Leo Baeck en 1925 s’est exprimé sur la différence des B’nai B’rith aux États-Unis et en Europe : « la seule chose en laquelle en définitive on peut croire c’est en ce que nous faisons. Si nous nous représentons un idéal, alors nous réalisons cet idéal et nous croyons en cet idéal. » Les idéaux du B’nai B’rith ont maintenu un lien social original à l’intérieur et à l’extérieur des États-Unis entre Juifs, ils ont également permis à des non Juifs ou à des Juifs qui s’étaient très éloignés du judaïsme d’y trouver une place. Les enjeux aujourd’hui étant tout à fait différents depuis la création de l’État d’Israël et avec les effets de la Shoah, font que le B’nai B’rith à la fois aux États-Unis et dans le reste du monde est tout à fait l’héritier de toute cette histoire et en même temps a une toute autre place qu’il faut encore inventer en travaillant ensemble.

Notes :
[1] Président de la loge Sigmund Freud.
[2] Wilhelm, C. (2007), The Independent Orders of B’nai B’rith and True Sisters. Pioneers if a New Jewish Identity. 1843–1914, Wayne State University Press, Detroit, Michigan, 2011.
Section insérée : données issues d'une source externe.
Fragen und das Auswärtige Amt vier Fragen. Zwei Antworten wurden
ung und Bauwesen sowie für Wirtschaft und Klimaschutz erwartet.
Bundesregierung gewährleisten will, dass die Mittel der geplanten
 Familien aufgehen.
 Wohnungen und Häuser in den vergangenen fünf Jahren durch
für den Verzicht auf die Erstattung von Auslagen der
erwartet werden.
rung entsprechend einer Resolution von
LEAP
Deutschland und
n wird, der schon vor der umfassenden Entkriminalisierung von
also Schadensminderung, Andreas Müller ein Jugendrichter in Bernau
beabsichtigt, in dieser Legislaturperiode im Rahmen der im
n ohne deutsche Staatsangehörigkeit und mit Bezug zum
[3] Malkam, D., L’histoire du B’nai B’rith, Berg International, Paris, 2003.
[4] Freud, S. (1913), Totem et Tabou. Interprétation par la psychanalyse de la vie sociale des peuples primitifs, Paris, Petite Bibliothèque, Payot, 1971.
[5] Simmel, G. (1908), Secret et sociétés secrètes, Circé, Strasbourg, 1991.
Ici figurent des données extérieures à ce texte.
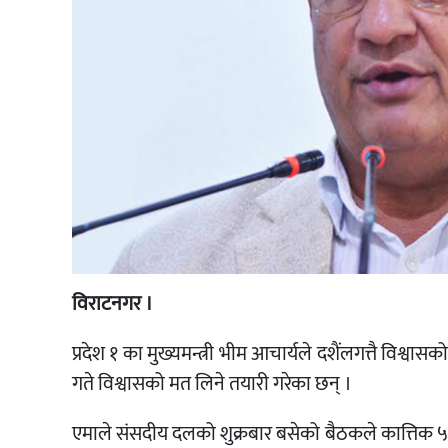
विराटनगर ।
प्रदेश १ का मुख्यमन्त्री भीम आचार्यले दशैंलगत्तै विश्
गते विश्वासको मत लिने तयारी गरेका छन् ।
एमाले संसदीय दलको शुक्रबार बसेको बैठकले कात्तिक ५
[6] Freud, S. (1926), La question de l’analyse profane, Gallimard, Paris, 1985
[7] Edgardo Mortara (Bologne, 27 août 1851 – Bressoux, près de Liège, 11 mars 1940 ), un garçon juif de 6 ans, vivant à Bologne en Italie et qui fut enlevé par les autorités papales en 1858 pour être élevé au sein de la religion catholique
[8] Howe, I. (1976), Le Monde de nos pères. L’Extraordinaire odyssée des Juifs d’Europe de l’Est en Amérique, Éd. Michalon, coll. « Essais », Paris, 1997.
[9] Freud, S. (1921), Psychologie collective et analyse du moi in Essais de psychanalyse, petite bibliothèque Payot, 1975.